How is platelet disorder treated?

If your platelet level becomes too low, your doctor can replace lost blood with transfusions of packed red blood cells or platelets. Medications. If your condition is related to an immune system problem, your doctor might prescribe drugs to boost your platelet count. The first-choice drug might be a corticosteroid.

How is gray platelet syndrome diagnosed?

The diagnosis of GPS requires demonstration of the absence or marked reduction of α-granules in platelets observed by electron microscopy (EM). Megakaryocytes also show decreased α-granules. Platelet dense bodies and lysosomes are unaffected.
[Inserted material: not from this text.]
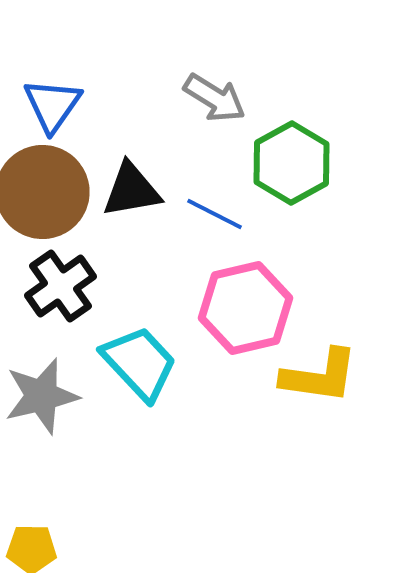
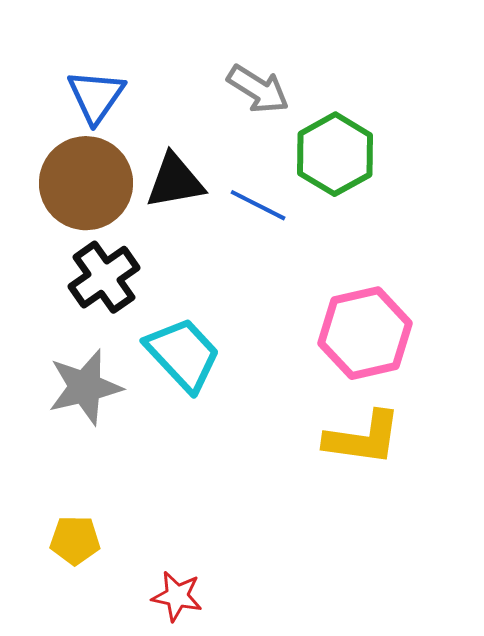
pink hexagon: (245, 308) -> (365, 333), moved
yellow L-shape: (319, 376) -> (363, 438), moved

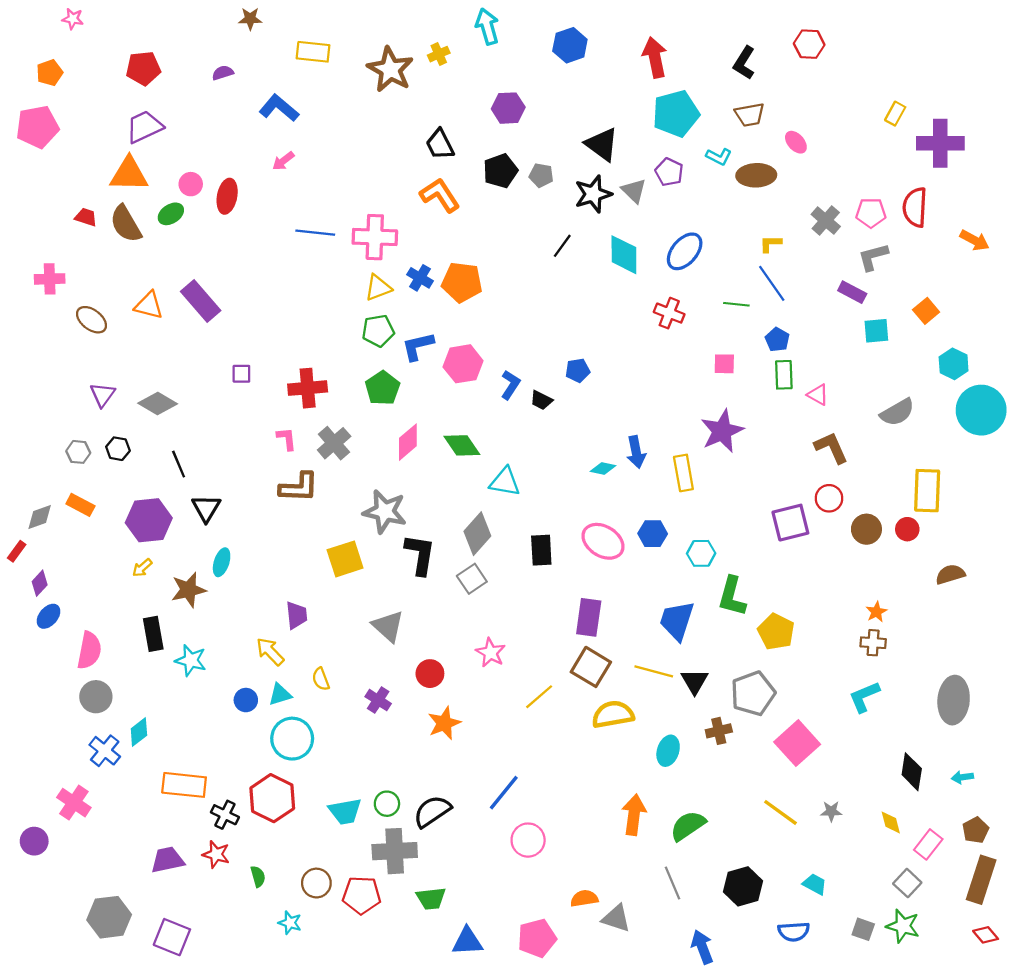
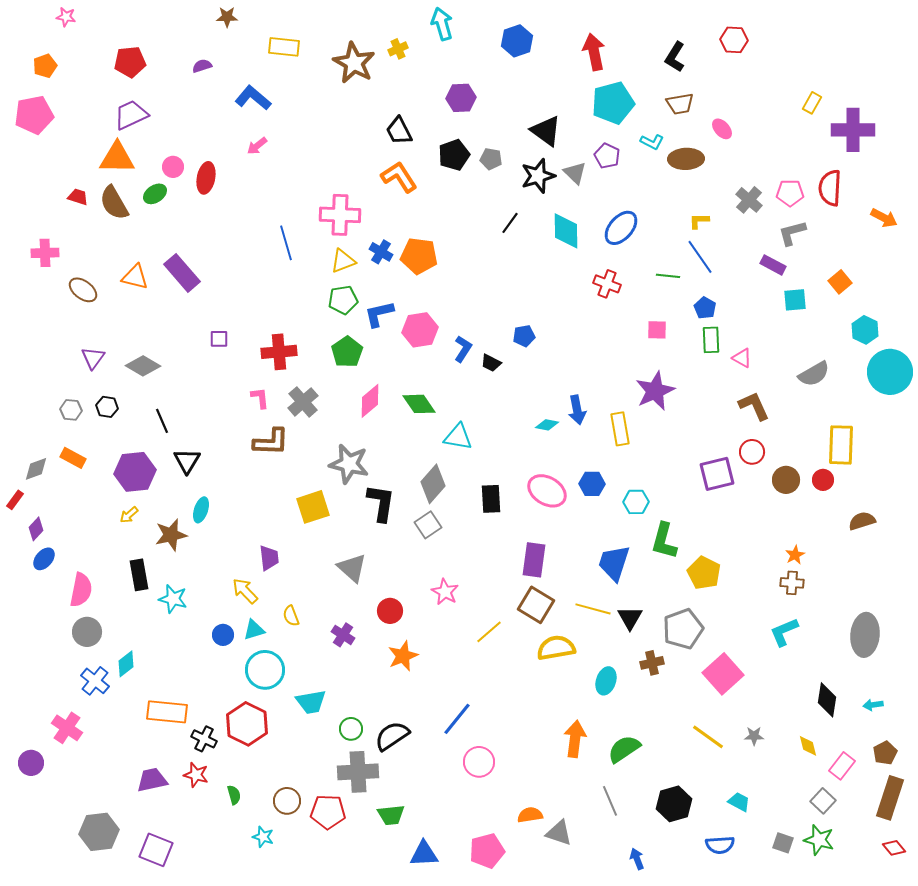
blue line: (315, 233) -> (286, 243), moved, turned 68
cyan trapezoid: (345, 811) -> (311, 702), moved
blue arrow: (702, 947) -> (637, 859), size x0.7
What is fechtner syndrome?

Fechtner syndrome is a rare autosomal dominant disorder consisting of macrothrombocytopenia and leukocyte inclusions, associated with Alport’s syndrome (hereditary nephropathy, sensorineural hearing loss, and ocular anomalies).
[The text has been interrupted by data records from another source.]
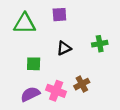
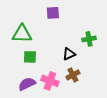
green triangle: (25, 24) -> (22, 34), moved
black triangle: (64, 48) -> (69, 54), moved

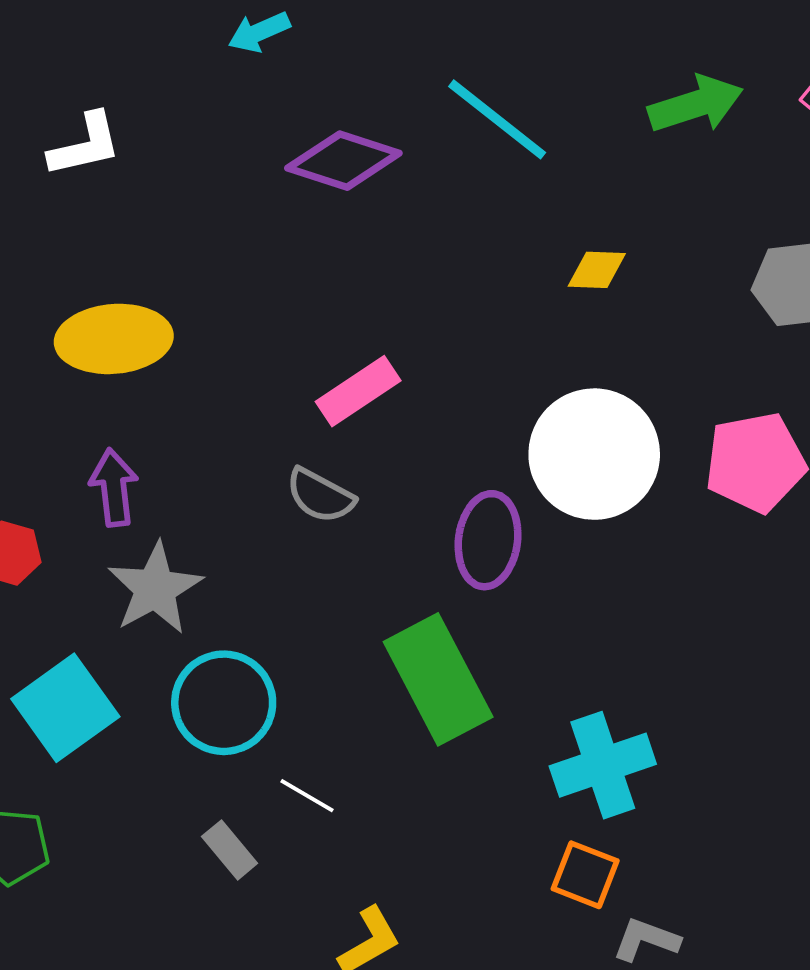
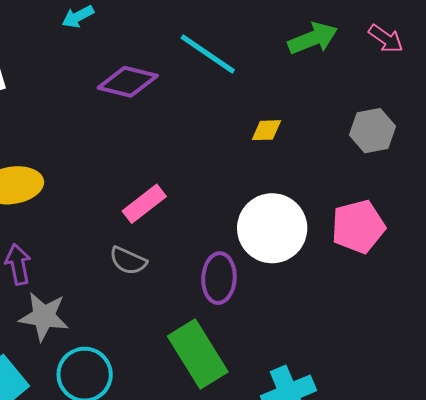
gray star: (155, 588) -> (44, 316), turned -30

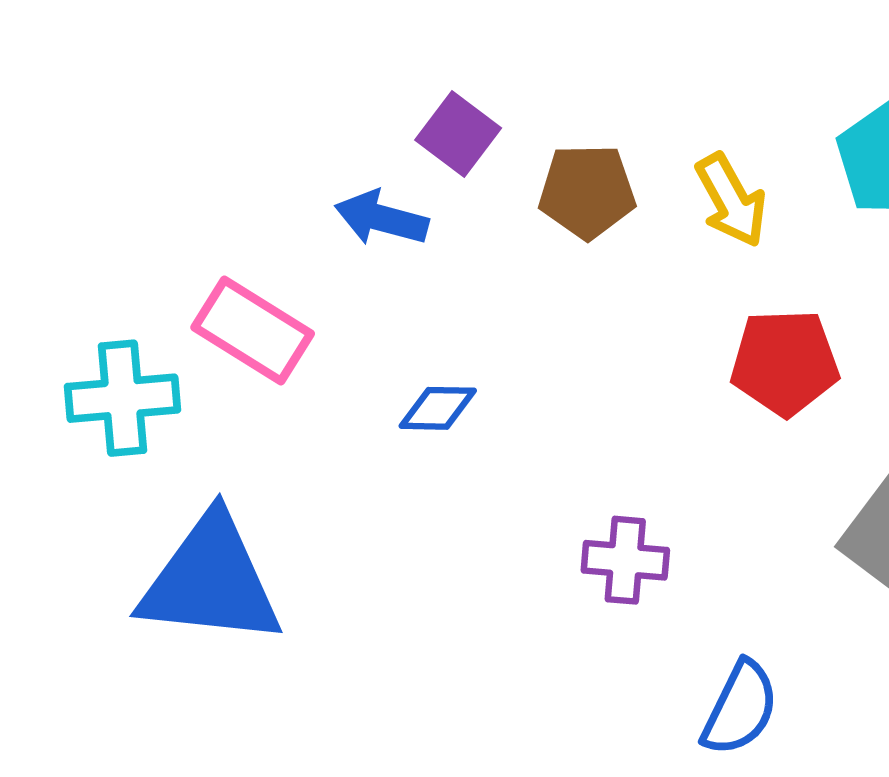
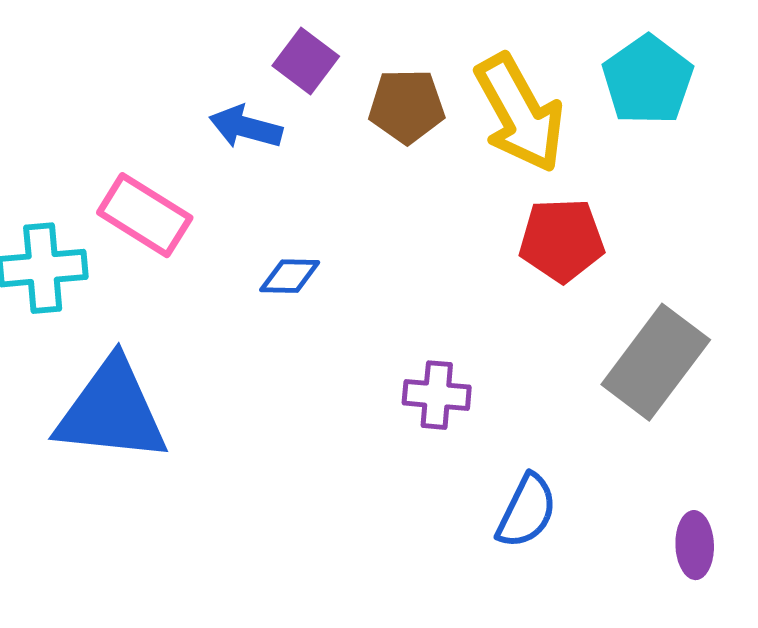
yellow arrow: (731, 200) -> (520, 113), size x1.6

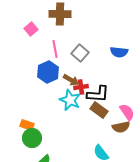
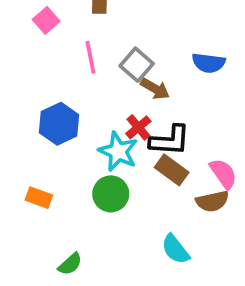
blue hexagon: (48, 72) -> (59, 124), moved
brown arrow: (71, 80) -> (155, 89), moved
red cross: (81, 87) -> (138, 127), turned -32
green circle: (32, 138) -> (111, 194), moved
What are the symptoms of Scott syndrome?

Scott syndrome is an extremely rare, mild to moderate bleeding disorder in which there is a defective platelet phospholipid membrane support. It is characterized by provoked bleeding, including menorrhagia, epistaxis, trauma induced hematomas, oral bleeding after tooth extractions, and post-partum hemorrhage.
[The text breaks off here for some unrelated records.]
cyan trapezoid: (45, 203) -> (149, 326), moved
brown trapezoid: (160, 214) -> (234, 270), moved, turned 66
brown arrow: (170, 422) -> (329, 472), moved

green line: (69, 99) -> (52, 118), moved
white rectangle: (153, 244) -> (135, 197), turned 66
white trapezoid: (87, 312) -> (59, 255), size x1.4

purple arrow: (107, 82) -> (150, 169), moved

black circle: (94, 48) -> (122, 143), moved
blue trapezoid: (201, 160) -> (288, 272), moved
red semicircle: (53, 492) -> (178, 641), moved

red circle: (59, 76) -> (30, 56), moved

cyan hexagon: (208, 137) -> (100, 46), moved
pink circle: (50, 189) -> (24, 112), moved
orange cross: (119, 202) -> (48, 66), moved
How is NBEAL2 related to gray platelet syndrome?

NBEAL2 contains a domain that has been implicated in vesicular trafficking, suggesting a potential role in the development of platelet α-granules. Gray platelet syndrome (GPS) is the result of homozygous mutations in NBEAL2, a regulator of membrane dynamics and vesicle trafficking, affecting α granule development.

What are the mutations in the NBEAL2 gene?

Mutations in the NBEAL2 gene were identified in multiple pedigrees with GPS. Interestingly, NBEAL2, like LYST, encodes for a protein domain known as a BEACH domain implicating an important potential role of this protein structure in granule biogenesis.

How is NBEAL2 related to myelofibrosis?

Interestingly, NBEAL2, like LYST, encodes for a protein domain known as a BEACH domain implicating an important potential role of this protein structure in granule biogenesis. Myelofibrosis in patients with NBEAL2 deficiency may be related to premature ectopic secretion of α-granules into the bone marrow by developing megakaryocytes.